What you have to do - Give the records again, word for word.

(Page segmentation data)
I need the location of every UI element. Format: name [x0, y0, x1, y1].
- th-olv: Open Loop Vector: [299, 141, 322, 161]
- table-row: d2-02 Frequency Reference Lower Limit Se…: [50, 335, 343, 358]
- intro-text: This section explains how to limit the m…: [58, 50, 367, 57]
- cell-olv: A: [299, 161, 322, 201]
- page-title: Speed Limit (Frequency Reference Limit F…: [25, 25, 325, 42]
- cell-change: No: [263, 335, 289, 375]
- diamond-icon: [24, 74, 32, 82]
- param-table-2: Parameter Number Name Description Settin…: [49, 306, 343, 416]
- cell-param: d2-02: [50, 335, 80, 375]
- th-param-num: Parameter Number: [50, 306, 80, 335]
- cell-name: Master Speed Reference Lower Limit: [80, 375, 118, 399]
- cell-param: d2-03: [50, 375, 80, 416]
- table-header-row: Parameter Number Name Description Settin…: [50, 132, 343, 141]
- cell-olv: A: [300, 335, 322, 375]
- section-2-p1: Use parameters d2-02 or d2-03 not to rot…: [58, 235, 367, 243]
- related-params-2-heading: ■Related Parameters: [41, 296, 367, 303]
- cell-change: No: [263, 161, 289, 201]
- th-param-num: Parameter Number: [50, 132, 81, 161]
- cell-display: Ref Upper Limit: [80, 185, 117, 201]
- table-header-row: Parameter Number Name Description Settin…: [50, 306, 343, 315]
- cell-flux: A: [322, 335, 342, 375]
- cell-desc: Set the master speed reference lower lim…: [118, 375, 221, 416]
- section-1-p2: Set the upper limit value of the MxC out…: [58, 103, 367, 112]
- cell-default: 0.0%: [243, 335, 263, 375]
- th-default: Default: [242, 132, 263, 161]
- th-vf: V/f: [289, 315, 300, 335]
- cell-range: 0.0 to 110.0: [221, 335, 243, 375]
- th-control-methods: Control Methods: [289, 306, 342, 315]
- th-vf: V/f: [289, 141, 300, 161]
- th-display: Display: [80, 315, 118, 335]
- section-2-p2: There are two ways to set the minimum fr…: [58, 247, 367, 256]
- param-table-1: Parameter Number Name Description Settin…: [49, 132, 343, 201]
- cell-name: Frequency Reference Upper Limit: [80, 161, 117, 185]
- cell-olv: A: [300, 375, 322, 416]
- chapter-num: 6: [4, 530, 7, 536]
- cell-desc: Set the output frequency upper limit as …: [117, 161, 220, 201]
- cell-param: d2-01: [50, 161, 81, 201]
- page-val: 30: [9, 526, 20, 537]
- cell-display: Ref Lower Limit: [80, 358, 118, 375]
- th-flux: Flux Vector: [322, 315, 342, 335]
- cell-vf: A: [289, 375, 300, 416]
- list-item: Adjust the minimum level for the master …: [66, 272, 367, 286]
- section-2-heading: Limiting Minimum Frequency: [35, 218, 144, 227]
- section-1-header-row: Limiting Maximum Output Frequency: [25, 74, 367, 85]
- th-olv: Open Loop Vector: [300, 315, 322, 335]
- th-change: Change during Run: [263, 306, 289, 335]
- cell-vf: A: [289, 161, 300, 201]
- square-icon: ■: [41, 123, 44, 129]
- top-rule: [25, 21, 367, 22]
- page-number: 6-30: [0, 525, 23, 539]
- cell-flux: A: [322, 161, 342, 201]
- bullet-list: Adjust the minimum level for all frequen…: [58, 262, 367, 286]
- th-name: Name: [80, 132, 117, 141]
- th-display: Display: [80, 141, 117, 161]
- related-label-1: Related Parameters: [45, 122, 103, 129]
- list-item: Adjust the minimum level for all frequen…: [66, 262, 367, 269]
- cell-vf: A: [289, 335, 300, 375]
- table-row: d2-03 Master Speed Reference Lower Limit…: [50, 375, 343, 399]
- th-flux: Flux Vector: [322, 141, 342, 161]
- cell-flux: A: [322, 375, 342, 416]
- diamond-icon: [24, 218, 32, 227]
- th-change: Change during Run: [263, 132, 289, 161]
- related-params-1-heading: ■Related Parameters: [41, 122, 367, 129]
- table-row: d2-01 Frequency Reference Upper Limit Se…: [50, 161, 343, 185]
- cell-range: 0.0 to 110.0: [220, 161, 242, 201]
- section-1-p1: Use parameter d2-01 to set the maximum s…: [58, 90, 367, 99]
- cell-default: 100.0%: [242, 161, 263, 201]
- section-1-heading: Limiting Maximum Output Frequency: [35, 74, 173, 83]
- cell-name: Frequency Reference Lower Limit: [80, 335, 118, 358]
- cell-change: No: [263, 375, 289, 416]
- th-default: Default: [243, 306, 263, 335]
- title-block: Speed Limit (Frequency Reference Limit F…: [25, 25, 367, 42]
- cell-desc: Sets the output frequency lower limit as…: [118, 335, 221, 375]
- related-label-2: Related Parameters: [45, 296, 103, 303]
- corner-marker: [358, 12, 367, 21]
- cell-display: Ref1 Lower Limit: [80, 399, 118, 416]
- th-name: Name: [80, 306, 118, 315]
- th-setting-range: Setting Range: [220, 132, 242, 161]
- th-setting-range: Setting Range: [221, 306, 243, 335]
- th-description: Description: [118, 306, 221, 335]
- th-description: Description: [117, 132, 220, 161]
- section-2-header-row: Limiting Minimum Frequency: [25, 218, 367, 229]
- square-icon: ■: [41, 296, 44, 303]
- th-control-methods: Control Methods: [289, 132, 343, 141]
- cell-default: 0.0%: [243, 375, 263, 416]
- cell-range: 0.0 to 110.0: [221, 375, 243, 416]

Exercise response -
I need the location of every UI element. Format: name [x0, y0, x1, y1].
- th-olv: Open Loop Vector: [299, 141, 322, 161]
- table-row: d2-02 Frequency Reference Lower Limit Se…: [50, 335, 343, 358]
- intro-text: This section explains how to limit the m…: [58, 50, 367, 57]
- cell-olv: A: [299, 161, 322, 201]
- page-title: Speed Limit (Frequency Reference Limit F…: [25, 25, 325, 42]
- cell-change: No: [263, 335, 289, 375]
- diamond-icon: [24, 74, 32, 82]
- param-table-2: Parameter Number Name Description Settin…: [49, 306, 343, 416]
- cell-param: d2-02: [50, 335, 80, 375]
- th-param-num: Parameter Number: [50, 306, 80, 335]
- cell-name: Master Speed Reference Lower Limit: [80, 375, 118, 399]
- cell-param: d2-03: [50, 375, 80, 416]
- table-header-row: Parameter Number Name Description Settin…: [50, 132, 343, 141]
- cell-olv: A: [300, 335, 322, 375]
- section-2-p1: Use parameters d2-02 or d2-03 not to rot…: [58, 235, 367, 243]
- related-params-2-heading: ■Related Parameters: [41, 296, 367, 303]
- cell-change: No: [263, 161, 289, 201]
- th-param-num: Parameter Number: [50, 132, 81, 161]
- cell-display: Ref Upper Limit: [80, 185, 117, 201]
- table-header-row: Parameter Number Name Description Settin…: [50, 306, 343, 315]
- cell-flux: A: [322, 335, 342, 375]
- cell-desc: Set the master speed reference lower lim…: [118, 375, 221, 416]
- section-1-p2: Set the upper limit value of the MxC out…: [58, 103, 367, 112]
- cell-default: 0.0%: [243, 335, 263, 375]
- th-default: Default: [242, 132, 263, 161]
- th-vf: V/f: [289, 315, 300, 335]
- cell-range: 0.0 to 110.0: [221, 335, 243, 375]
- th-control-methods: Control Methods: [289, 306, 342, 315]
- th-vf: V/f: [289, 141, 300, 161]
- th-display: Display: [80, 315, 118, 335]
- section-2-p2: There are two ways to set the minimum fr…: [58, 247, 367, 256]
- param-table-1: Parameter Number Name Description Settin…: [49, 132, 343, 201]
- cell-name: Frequency Reference Upper Limit: [80, 161, 117, 185]
- cell-olv: A: [300, 375, 322, 416]
- chapter-num: 6: [4, 530, 7, 536]
- cell-desc: Set the output frequency upper limit as …: [117, 161, 220, 201]
- cell-param: d2-01: [50, 161, 81, 201]
- page-val: 30: [9, 526, 20, 537]
- cell-display: Ref Lower Limit: [80, 358, 118, 375]
- th-flux: Flux Vector: [322, 315, 342, 335]
- cell-vf: A: [289, 375, 300, 416]
- list-item: Adjust the minimum level for the master …: [66, 272, 367, 286]
- section-2-heading: Limiting Minimum Frequency: [35, 218, 144, 227]
- section-1-header-row: Limiting Maximum Output Frequency: [25, 74, 367, 85]
- th-olv: Open Loop Vector: [300, 315, 322, 335]
- th-change: Change during Run: [263, 306, 289, 335]
- cell-vf: A: [289, 161, 300, 201]
- square-icon: ■: [41, 123, 44, 129]
- top-rule: [25, 21, 367, 22]
- page-number: 6-30: [0, 525, 23, 539]
- cell-flux: A: [322, 161, 342, 201]
- bullet-list: Adjust the minimum level for all frequen…: [58, 262, 367, 286]
- th-name: Name: [80, 132, 117, 141]
- th-display: Display: [80, 141, 117, 161]
- related-label-1: Related Parameters: [45, 122, 103, 129]
- list-item: Adjust the minimum level for all frequen…: [66, 262, 367, 269]
- cell-vf: A: [289, 335, 300, 375]
- table-row: d2-03 Master Speed Reference Lower Limit…: [50, 375, 343, 399]
- th-flux: Flux Vector: [322, 141, 342, 161]
- cell-flux: A: [322, 375, 342, 416]
- diamond-icon: [24, 218, 32, 227]
- th-change: Change during Run: [263, 132, 289, 161]
- related-params-1-heading: ■Related Parameters: [41, 122, 367, 129]
- table-row: d2-01 Frequency Reference Upper Limit Se…: [50, 161, 343, 185]
- cell-range: 0.0 to 110.0: [220, 161, 242, 201]
- section-1-p1: Use parameter d2-01 to set the maximum s…: [58, 90, 367, 99]
- cell-default: 100.0%: [242, 161, 263, 201]
- section-1-heading: Limiting Maximum Output Frequency: [35, 74, 173, 83]
- cell-name: Frequency Reference Lower Limit: [80, 335, 118, 358]
- cell-change: No: [263, 375, 289, 416]
- th-default: Default: [243, 306, 263, 335]
- title-block: Speed Limit (Frequency Reference Limit F…: [25, 25, 367, 42]
- cell-desc: Sets the output frequency lower limit as…: [118, 335, 221, 375]
- related-label-2: Related Parameters: [45, 296, 103, 303]
- corner-marker: [358, 12, 367, 21]
- cell-display: Ref1 Lower Limit: [80, 399, 118, 416]
- th-name: Name: [80, 306, 118, 315]
- th-setting-range: Setting Range: [220, 132, 242, 161]
- th-setting-range: Setting Range: [221, 306, 243, 335]
- th-description: Description: [118, 306, 221, 335]
- th-description: Description: [117, 132, 220, 161]
- section-2-header-row: Limiting Minimum Frequency: [25, 218, 367, 229]
- square-icon: ■: [41, 296, 44, 303]
- th-control-methods: Control Methods: [289, 132, 343, 141]
- cell-default: 0.0%: [243, 375, 263, 416]
- cell-range: 0.0 to 110.0: [221, 375, 243, 416]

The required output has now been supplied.